RECORDS SHOWN →
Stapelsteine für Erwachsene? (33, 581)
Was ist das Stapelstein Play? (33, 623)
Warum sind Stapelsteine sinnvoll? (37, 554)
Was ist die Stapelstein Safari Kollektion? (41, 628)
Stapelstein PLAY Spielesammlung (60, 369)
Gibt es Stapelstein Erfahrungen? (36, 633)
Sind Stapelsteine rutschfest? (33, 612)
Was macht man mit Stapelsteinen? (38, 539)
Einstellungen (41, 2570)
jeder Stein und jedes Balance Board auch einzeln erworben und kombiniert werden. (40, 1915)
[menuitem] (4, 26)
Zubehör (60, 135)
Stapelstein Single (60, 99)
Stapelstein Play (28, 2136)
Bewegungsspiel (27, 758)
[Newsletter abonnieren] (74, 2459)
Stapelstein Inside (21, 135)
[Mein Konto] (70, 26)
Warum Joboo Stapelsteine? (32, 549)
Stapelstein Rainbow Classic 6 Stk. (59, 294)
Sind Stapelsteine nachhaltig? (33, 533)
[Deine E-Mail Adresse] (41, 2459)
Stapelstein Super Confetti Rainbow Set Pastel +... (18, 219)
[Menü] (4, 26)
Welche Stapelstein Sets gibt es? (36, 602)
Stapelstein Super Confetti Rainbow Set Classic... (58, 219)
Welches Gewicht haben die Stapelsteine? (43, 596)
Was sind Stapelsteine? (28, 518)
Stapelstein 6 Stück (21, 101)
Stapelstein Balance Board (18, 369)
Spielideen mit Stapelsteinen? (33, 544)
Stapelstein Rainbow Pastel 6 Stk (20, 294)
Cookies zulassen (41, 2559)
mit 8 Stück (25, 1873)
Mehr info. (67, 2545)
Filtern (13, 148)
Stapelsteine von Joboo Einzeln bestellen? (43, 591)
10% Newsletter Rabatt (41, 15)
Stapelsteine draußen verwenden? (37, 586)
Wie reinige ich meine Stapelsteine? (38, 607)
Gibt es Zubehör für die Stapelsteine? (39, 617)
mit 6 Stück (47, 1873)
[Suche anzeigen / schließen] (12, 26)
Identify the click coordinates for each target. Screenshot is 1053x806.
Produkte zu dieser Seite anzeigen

PROBLEM REQUIREMENTS → Set the data above down again in full, exactly as it reads.

ANSWER TO THE PROBLEM →
Stapelsteine für Erwachsene? (33, 581)
Was ist das Stapelstein Play? (33, 623)
Warum sind Stapelsteine sinnvoll? (37, 554)
Was ist die Stapelstein Safari Kollektion? (41, 628)
Stapelstein PLAY Spielesammlung (60, 369)
Gibt es Stapelstein Erfahrungen? (36, 633)
Sind Stapelsteine rutschfest? (33, 612)
Was macht man mit Stapelsteinen? (38, 539)
Einstellungen (41, 2570)
jeder Stein und jedes Balance Board auch einzeln erworben und kombiniert werden. (40, 1915)
[menuitem] (4, 26)
Zubehör (60, 135)
Stapelstein Single (60, 99)
Stapelstein Play (28, 2136)
Bewegungsspiel (27, 758)
[Newsletter abonnieren] (74, 2459)
Stapelstein Inside (21, 135)
[Mein Konto] (70, 26)
Warum Joboo Stapelsteine? (32, 549)
Stapelstein Rainbow Classic 6 Stk. (59, 294)
Sind Stapelsteine nachhaltig? (33, 533)
[Deine E-Mail Adresse] (41, 2459)
Stapelstein Super Confetti Rainbow Set Pastel +... (18, 219)
[Menü] (4, 26)
Welche Stapelstein Sets gibt es? (36, 602)
Stapelstein Super Confetti Rainbow Set Classic... (58, 219)
Welches Gewicht haben die Stapelsteine? (43, 596)
Was sind Stapelsteine? (28, 518)
Stapelstein 6 Stück (21, 101)
Stapelstein Balance Board (18, 369)
Spielideen mit Stapelsteinen? (33, 544)
Stapelstein Rainbow Pastel 6 Stk (20, 294)
Cookies zulassen (41, 2559)
mit 8 Stück (25, 1873)
Mehr info. (67, 2545)
Filtern (13, 148)
Stapelsteine von Joboo Einzeln bestellen? (43, 591)
10% Newsletter Rabatt (41, 15)
Stapelsteine draußen verwenden? (37, 586)
Wie reinige ich meine Stapelsteine? (38, 607)
Gibt es Zubehör für die Stapelsteine? (39, 617)
mit 6 Stück (47, 1873)
[Suche anzeigen / schließen] (12, 26)
Identify the click coordinates for each target. Screenshot is 1053x806.
Produkte zu dieser Seite anzeigen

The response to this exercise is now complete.